LISTED ENTRIES:
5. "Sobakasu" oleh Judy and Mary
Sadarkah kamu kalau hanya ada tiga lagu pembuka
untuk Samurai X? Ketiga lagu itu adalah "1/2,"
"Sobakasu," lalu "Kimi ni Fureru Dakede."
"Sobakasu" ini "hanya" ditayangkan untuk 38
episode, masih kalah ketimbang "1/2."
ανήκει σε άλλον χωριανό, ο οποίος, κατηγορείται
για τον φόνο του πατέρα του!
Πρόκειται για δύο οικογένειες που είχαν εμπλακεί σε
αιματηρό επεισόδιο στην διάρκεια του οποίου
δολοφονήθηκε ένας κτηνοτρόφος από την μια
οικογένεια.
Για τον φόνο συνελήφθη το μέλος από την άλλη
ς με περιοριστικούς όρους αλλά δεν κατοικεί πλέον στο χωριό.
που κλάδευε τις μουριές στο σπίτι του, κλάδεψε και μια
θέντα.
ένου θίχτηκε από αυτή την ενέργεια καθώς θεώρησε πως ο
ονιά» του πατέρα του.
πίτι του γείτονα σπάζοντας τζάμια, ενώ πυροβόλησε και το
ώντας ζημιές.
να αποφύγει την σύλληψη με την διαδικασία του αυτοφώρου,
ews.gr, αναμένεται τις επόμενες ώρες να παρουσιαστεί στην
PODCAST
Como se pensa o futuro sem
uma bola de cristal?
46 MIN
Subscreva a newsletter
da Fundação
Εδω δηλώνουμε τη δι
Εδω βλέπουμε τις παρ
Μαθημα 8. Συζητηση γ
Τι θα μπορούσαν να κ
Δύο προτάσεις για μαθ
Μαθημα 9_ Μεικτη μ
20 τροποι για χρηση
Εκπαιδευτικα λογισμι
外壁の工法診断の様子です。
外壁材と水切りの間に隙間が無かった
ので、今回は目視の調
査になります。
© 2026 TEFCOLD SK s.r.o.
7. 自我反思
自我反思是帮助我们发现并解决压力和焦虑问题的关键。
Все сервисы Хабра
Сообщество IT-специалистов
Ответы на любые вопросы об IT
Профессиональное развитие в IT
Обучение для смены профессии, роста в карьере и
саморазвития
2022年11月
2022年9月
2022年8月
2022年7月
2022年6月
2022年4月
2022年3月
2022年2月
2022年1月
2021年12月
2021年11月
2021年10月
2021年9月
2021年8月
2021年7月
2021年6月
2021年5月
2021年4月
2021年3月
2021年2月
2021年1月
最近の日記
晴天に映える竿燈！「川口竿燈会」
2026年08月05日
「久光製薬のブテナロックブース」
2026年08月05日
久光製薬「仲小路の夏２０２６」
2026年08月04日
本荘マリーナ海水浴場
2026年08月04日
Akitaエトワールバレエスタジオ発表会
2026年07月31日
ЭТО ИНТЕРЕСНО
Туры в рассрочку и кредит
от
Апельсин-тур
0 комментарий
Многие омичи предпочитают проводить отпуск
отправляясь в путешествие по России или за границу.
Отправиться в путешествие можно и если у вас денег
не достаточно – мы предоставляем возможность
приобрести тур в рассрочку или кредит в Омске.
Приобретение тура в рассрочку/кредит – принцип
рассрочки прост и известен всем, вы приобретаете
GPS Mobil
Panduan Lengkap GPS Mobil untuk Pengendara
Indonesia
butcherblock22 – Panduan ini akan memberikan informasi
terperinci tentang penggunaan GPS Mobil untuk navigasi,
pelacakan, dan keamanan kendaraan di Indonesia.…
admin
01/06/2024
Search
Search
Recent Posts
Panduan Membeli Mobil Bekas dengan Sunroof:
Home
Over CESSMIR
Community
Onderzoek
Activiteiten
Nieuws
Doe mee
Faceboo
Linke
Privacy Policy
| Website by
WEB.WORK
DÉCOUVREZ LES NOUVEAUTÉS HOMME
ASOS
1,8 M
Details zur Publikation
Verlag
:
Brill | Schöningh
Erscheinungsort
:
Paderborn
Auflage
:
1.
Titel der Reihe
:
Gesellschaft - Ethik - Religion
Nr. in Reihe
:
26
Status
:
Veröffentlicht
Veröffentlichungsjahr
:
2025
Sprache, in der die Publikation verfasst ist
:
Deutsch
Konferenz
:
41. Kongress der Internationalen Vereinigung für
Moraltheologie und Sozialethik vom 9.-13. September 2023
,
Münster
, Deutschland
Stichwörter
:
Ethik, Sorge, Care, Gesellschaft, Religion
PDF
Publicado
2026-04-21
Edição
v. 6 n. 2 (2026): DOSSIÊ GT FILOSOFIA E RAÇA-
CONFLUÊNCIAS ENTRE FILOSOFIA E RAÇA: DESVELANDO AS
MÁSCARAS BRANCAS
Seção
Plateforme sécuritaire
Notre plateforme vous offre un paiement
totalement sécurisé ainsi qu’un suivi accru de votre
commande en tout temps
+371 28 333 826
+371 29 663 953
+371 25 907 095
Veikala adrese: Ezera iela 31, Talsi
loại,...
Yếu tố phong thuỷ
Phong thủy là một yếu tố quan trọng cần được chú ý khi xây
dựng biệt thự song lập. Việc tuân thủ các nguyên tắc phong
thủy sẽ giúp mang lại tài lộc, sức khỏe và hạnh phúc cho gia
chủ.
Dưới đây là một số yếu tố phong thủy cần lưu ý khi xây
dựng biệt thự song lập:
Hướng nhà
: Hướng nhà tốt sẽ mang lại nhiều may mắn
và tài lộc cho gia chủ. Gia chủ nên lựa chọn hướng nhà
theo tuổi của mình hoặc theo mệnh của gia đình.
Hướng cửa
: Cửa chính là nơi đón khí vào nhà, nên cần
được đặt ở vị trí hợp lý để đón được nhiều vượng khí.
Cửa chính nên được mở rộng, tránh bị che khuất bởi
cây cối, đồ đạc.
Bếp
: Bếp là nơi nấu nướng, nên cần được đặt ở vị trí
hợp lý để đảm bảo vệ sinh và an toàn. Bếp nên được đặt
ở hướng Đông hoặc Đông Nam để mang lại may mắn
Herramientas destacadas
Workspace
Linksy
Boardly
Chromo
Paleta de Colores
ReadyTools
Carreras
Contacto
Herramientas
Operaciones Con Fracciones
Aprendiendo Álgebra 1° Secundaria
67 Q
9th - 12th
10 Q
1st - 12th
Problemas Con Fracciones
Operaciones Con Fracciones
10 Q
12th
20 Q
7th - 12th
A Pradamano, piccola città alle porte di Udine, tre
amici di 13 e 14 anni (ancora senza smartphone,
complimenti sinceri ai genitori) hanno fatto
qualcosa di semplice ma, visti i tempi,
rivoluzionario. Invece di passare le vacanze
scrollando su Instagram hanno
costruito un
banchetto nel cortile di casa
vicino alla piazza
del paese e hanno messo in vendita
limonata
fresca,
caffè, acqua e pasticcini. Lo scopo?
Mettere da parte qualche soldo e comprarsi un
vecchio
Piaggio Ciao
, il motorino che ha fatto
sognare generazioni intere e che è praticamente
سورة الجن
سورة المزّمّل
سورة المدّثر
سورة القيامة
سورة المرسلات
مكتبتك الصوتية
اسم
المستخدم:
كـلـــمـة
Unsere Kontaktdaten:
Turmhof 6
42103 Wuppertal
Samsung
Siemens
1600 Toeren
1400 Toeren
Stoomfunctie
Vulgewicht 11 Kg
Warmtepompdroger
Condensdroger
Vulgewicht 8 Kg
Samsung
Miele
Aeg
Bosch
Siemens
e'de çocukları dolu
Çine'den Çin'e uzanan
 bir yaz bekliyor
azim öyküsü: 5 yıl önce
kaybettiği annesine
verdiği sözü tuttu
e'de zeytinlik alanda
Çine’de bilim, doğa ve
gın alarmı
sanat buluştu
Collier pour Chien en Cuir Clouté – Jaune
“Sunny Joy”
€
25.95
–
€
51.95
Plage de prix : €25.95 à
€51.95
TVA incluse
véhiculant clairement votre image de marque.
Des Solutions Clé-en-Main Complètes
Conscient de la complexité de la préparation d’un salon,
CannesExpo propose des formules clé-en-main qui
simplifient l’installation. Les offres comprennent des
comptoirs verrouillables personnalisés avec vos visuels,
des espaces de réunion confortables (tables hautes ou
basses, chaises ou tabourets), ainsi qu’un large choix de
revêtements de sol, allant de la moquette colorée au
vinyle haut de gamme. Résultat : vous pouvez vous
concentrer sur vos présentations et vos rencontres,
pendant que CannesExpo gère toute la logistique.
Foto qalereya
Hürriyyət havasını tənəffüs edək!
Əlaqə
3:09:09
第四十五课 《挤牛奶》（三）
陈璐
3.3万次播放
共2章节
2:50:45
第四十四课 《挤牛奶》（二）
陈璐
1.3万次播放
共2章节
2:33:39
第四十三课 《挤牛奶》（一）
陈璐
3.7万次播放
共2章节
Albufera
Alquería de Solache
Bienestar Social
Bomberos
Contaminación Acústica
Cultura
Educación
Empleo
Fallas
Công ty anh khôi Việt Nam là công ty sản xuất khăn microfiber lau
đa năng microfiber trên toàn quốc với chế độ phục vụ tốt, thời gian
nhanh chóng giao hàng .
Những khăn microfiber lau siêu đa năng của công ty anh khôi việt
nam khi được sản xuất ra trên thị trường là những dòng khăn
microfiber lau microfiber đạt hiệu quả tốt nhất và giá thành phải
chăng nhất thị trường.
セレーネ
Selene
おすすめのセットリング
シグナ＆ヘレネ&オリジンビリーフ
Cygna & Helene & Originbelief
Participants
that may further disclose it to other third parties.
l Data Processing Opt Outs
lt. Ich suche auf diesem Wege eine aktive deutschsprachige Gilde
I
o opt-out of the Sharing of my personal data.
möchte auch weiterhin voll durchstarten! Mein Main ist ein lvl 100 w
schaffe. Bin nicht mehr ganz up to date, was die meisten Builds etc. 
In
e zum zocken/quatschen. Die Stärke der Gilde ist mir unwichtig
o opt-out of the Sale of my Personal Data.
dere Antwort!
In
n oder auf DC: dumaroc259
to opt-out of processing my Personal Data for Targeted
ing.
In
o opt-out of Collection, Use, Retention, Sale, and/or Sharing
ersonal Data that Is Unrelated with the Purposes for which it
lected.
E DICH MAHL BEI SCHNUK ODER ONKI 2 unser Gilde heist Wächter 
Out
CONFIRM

HOW TO COMPLETE THIS TASK: Look through the entries and return every line where "hanya" appears.

FINISHED TASK:
Sadarkah kamu kalau hanya ada tiga lagu pembuka
"Sobakasu" ini "hanya" ditayangkan untuk 38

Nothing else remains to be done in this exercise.